4. Lelouch vi Britannia/Zero
Code Geass: Lelouch of the Rebellion
Before I talk about this character, I think I should make a comparison to another similar character from the show Death Note, Yagami Light.  Both are very similar.  Both are incredibly intelligent young men who excel academically.  Both are dissatisfied with the state of the world.  Both want to change it.  Yagami gets the Death Note, and uses it to kill the world’s criminals.  Lelouch, on the other hands, gets a hold of a power called a Geass.  His Geass allows him to take over the mind of anybody around him, so long as he has direct eye-contact.  With this power, he starts a campaign to bring down the totalitarian dictatorship of the Britannian Empire.  The difference between these two is that while there is some sense of twisted nobility to Light’s plan, most of it feels selfish and ego-maniacal.  He immediately becomes consumed by his role with hardly a look back.  Lelouch, on the other hand, is very slowly corrupted, by his power, and while he does use people in horribly awful ways, there are many times where he does look back and you can see that it causes him some inner turmoil.  A character who pursues a selfish goal, even at the cost of his own soul is always going to be interesting, but it is more interesting when they have some awareness of it, and affects them on some level.  Still, both are awesome characters.  I just like this one a little bit more.

3. Sebastian Michaelis
Black Butler
What is so cool about Sebastian is that he is a character who never seems to let anything get to him.  His only mission is to serve his master, and to be the best butler that he possibly can be.  Sebastian is a demon.  He made a pact with his master, Ciel Phantomhive.  In exchange for helping him get revenge against the people who killed his family, Sebastian would then get the young man’s soul.  Not only is this guy just too cool for school, but you get a lot of looks into how demented this obsession with getting a tasty soul is for him.  There are a lot of points where you get to see just who this man dressed in black is, and it is both very cool and profoundly creepy at the same time.  When the angel is torturing him, and offers him a whole buffet of souls instead of his, Sebastian turns her down, saying that he was tired of all the worthless souls.  He wanted “ambrosia.”  He has a very twisted dedication to Ciel, though you do see that it is all because he doesn’t want to lose out on his meal.  Right up to the very end, he is loyal to him.  Though the end of the entire series doesn’t play out just like he imagined.  Still, he is poised, he is professional, and as he has said, he is “simply one Hell of a butler.”

2. Spike Spiegel
Cowboy Bebop
What sets Spike apart from all the other characters on this list is that his point of view is profoundly different than everybody else.  He was a totally badass warrior, who used the same style of martial arts and Bruce Lee.  He was also a really cool gunfighter, able to match up with the best of them.  But what I loves most is that life seems to mean absolutely nothing to him.  Whether he lives or dies is immaterial.  He grew up in a life of crime, and is trying to leave it all behind.  Unfortunately, he finds that the farther away he runs, the more his past runs to catch up to him.  Not only one of my favorite anime characters, but also one of my favorite anti-heroes, there is something about his rather cold view on life that just clicks with me.  In the end, he realizes that the only way that he can move on with life is to find out if he is still living or not.  I won’t say what answer he comes to, if you haven’t seen the show.
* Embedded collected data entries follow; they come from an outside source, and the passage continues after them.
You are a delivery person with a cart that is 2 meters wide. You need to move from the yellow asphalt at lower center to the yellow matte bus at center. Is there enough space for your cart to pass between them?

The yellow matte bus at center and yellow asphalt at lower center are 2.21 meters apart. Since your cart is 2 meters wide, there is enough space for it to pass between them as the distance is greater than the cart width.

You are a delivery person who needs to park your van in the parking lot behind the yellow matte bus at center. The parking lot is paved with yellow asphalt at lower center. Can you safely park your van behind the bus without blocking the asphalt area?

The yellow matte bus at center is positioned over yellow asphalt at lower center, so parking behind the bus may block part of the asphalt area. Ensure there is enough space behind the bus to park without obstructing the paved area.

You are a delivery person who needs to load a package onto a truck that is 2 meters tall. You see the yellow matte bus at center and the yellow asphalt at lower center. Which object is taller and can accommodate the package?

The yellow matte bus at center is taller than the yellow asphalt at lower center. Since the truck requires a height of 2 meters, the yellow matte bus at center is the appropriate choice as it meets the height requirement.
And the top anime badass may just surprise you.

1. Zuko
Avatar: The Last Airbender
Say what you want, but man, was this guy badass!  The fallen prince of the Fire Nation, Zuko is trying to reclaim his honor.  As the series progresses, he realizes that the only way to get his honor back is to get it back from inside.  It can’t be given to him.  It has to be something that he finds for himself.  Not only was this guy a totally awesome fire-bender, but he also was a pretty awesome swordsman.  What’s cool about him is that he can use one without the other, but when both are combined, Zuko is a powerhouse like nobody else.  Through the entire series, this is the character who goes through the most change.  Lots of others have some personal transformations, but I think he was the one who grew the most.  He accepts his past, embraces his future, and finds his honor again.  What’s not to like?

Until next time, a quote,

“My father says that my sister was born lucky, and that I was lucky to be born.”  -Zuko, Avatar: The Last Airbender

Peace out,

Maverick

Top 10 Villains who missed the Point of the Source Material

There have been a lot of villains in a lot of films.  The villains are usually the most interesting part.  You can admire them, aspire to be them.  They have no rules, no inhibitions.  They do what they want, when they want.  It is a really awesome thing to look up to.  If you’re me, and weird as all hell, anyway.  But then there are those villains that totally missed the point of what their original material was trying to convey.  And what’s more, they sucked.  Well, almost all of them, anyway.  But anyway, here are my top ten villains who needed a director who understood the source material.

10. Green Goblin
Spiderman
Okay, so, right off the bat, we see something really wrong.  This is Green Goblin.  If you take a look at the image on your left, you’ll see what I’m talking about.  This guy is genuinely creepy.  He looks like the type of dude who, if you ever met him on the street, you would shit your pants because you kind of know that he is going to fuck your shit up.  He’s an interesting villain, for the most part.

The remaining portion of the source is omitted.